Togliere le erbacce dai cigli di qualunque sua strada, centrale e non, sgomberare i cumuli di spazzatura, rimuovere le cisterne d’eternit e in particolare quella posta all’ingresso dell’Ipogeo Giacatello, sulla quale in maniera casuale e tuttavia artistica s’adagia un delicato paio di scarpe rosa da donna (opera post-moderna da attribuire, forse, a Igor Mondezzaj), illuminare la via Petrarca, creare sistemi di drenaggio delle acque nella via dei Fiumi (nomina sunt cosequentia rerum?), impedire il parcheggio in dodicesima fila con le prime dieci libere, costruire, ove possibile, delle rotatorie, adornare la città, dotarla di un sistema efficiente di mezzi pubblici… tutto è turistico e tutto serve a dare all’ospite che, malgrado tutto questo, già viene e ci visita. Perché Agrigento è turistica, malgrado la mancata vocazione, forse; laicamente tursistica.

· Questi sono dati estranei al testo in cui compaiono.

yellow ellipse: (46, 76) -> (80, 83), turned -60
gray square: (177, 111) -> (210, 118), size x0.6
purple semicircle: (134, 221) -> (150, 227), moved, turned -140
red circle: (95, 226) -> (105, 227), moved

Queste cose pur minime e minimali, sono così tante che non si sa quante tasse di soggiorno servirebbero e serviranno per realizzarle.

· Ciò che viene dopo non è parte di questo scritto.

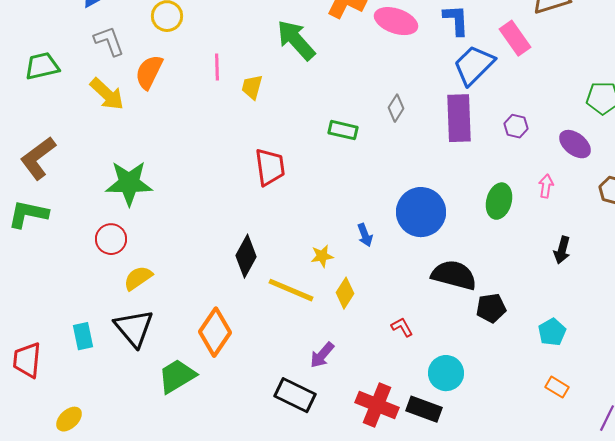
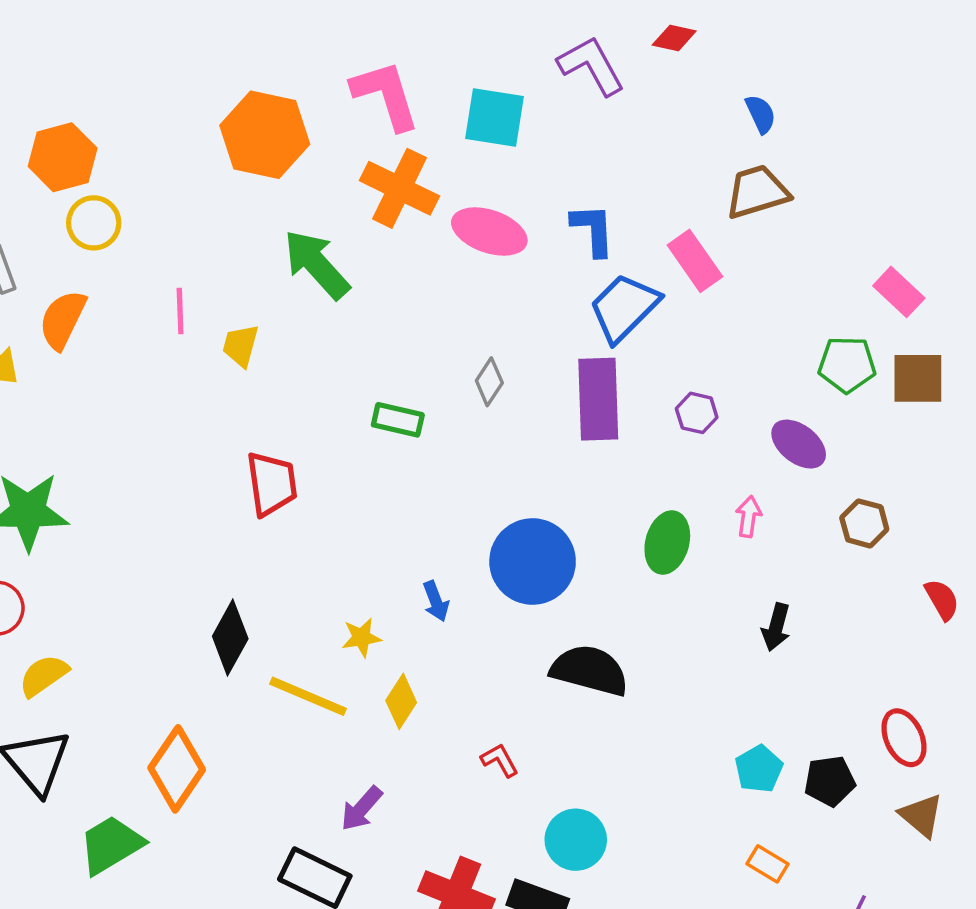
black pentagon: (491, 308) -> (830, 781), moved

E tuttavia, io credo, la priorità devono averla due cose-se è possibile, e questo, se è possibile, non lo so: innanzi tutto una prima risistemazione che dia un minimo di decoro al Centro storico, a Girgenti, se vogliamo chiamarlo così, e che ci consenta di presentarlo senza doverci vergognare troppo; in secondo luogo l’impiego di risorse nella comunicazione, nel far conoscere e nel far sapere al mondo che Agrigento non è solo Akragas, non è solo Agrigentum, ma che è anche Kerkent e Girgenti; che lo splendore dorico di Akragas si coniuga con gli archi e i cortili del Rabato di Kerkent, con i ceselli chiaramontani di Santo Spirito e del Conventino, con gli stucchi serpottiani e col barocco stupefacente della Chiesa di Santo Spirito, con la sapienza e la scienza conservate in quel meraviglioso scrigno che è la Lucchesiana… con tutto quanto è tenuto nascosto alla vista dagli orribili tolli che sfidano il Padreterno, proprio là, in alto, dov’Egli si dice stia; che costituiscono una paratia che, impenetrabile alla vista di chi guarda verso la città, e che devono essere abbattuti, quanto meno logicamente se non fisicamente.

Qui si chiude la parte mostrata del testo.